AVAILABLE RECORDS section start

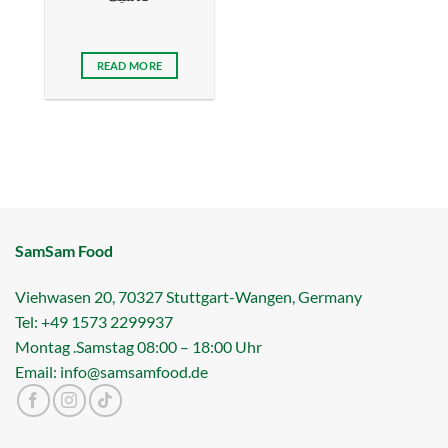
READ MORE
SamSam Food
Viehwasen 20, 70327 Stuttgart-Wangen, Germany
Tel: +49 1573 2299937
Montag .Samstag 08:00 – 18:00 Uhr
Email: info@samsamfood.de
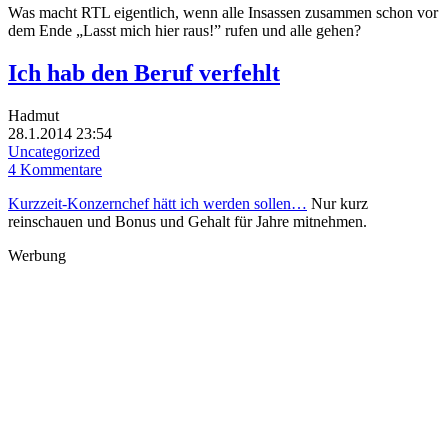
Was macht RTL eigentlich, wenn alle Insassen zusammen schon vor
dem Ende „Lasst mich hier raus!” rufen und alle gehen?
Ich hab den Beruf verfehlt
Hadmut
28.1.2014 23:54
Uncategorized
4 Kommentare
Kurzzeit-Konzernchef hätt ich werden sollen…
Nur kurz
reinschauen und Bonus und Gehalt für Jahre mitnehmen.
Werbung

AVAILABLE RECORDS section end

-- ASSIGNMENT --
Copy out the data above to the letter, and keep every picture out of it.

-- THE ANSWER --
READ MORE
SamSam Food
Viehwasen 20, 70327 Stuttgart-Wangen, Germany
Tel: +49 1573 2299937
Montag .Samstag 08:00 – 18:00 Uhr
Email: info@samsamfood.de
Was macht RTL eigentlich, wenn alle Insassen zusammen schon vor
dem Ende „Lasst mich hier raus!” rufen und alle gehen?
Ich hab den Beruf verfehlt
Hadmut
28.1.2014 23:54
Uncategorized
4 Kommentare
Kurzzeit-Konzernchef hätt ich werden sollen…
Nur kurz
reinschauen und Bonus und Gehalt für Jahre mitnehmen.
Werbung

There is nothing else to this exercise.